>>>

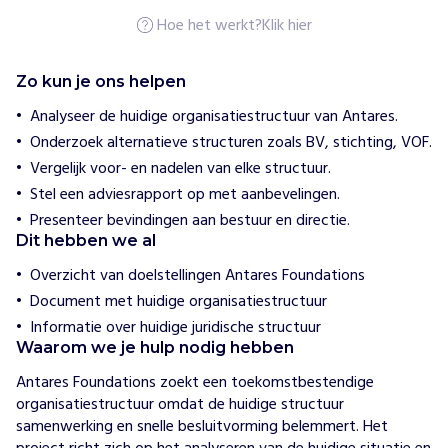
o
n
Hoe het werkt?
Klik hier
H
Zo kun je ons helpen
o
e
Analyseer de huidige organisatiestructuur van Antares.
w
Onderzoek alternatieve structuren zoals BV, stichting, VOF.
i
j
Vergelijk voor- en nadelen van elke structuur.
h
e
Stel een adviesrapport op met aanbevelingen.
l
Presenteer bevindingen aan bestuur en directie.
p
Dit hebben we al
e
n
Overzicht van doelstellingen Antares Foundations
A
Document met huidige organisatiestructuur
n
Informatie over huidige juridische structuur
t
Waarom we je hulp nodig hebben
a
r
Antares Foundations zoekt een toekomstbestendige 
e
organisatiestructuur omdat de huidige structuur 
s
samenwerking en snelle besluitvorming belemmert. Het 
F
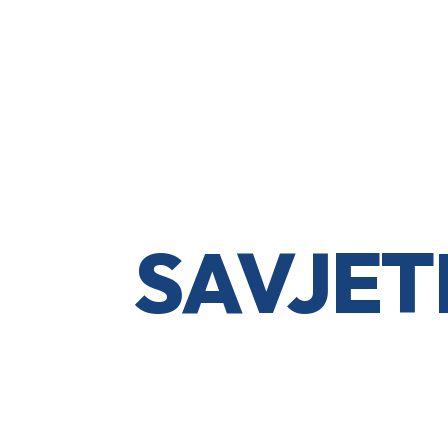
SAVJET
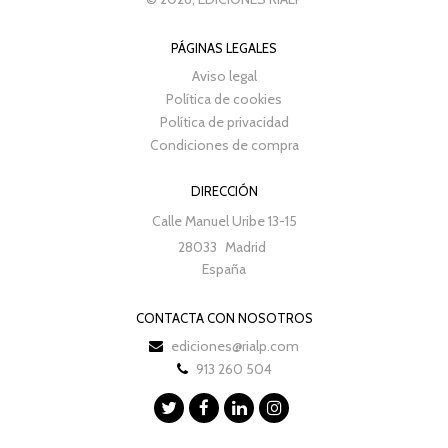
PÁGINAS LEGALES
Aviso legal
Política de cookies
Política de privacidad
Condiciones de compra
DIRECCIÓN
Calle Manuel Uribe 13-15
28033
Madrid
España
CONTACTA CON NOSOTROS
ediciones@rialp.com
913 260 504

<<<

From the line containing "Waarom we je hulp nodig hebben" down to the final line of the material, restate every line word for word, and only those; drop the pictures.

Waarom we je hulp nodig hebben
a
r
Antares Foundations zoekt een toekomstbestendige 
e
organisatiestructuur omdat de huidige structuur 
s
samenwerking en snelle besluitvorming belemmert. Het 
F
SAVJET
PÁGINAS LEGALES
Aviso legal
Política de cookies
Política de privacidad
Condiciones de compra
DIRECCIÓN
Calle Manuel Uribe 13-15
28033
Madrid
España
CONTACTA CON NOSOTROS
ediciones@rialp.com
913 260 504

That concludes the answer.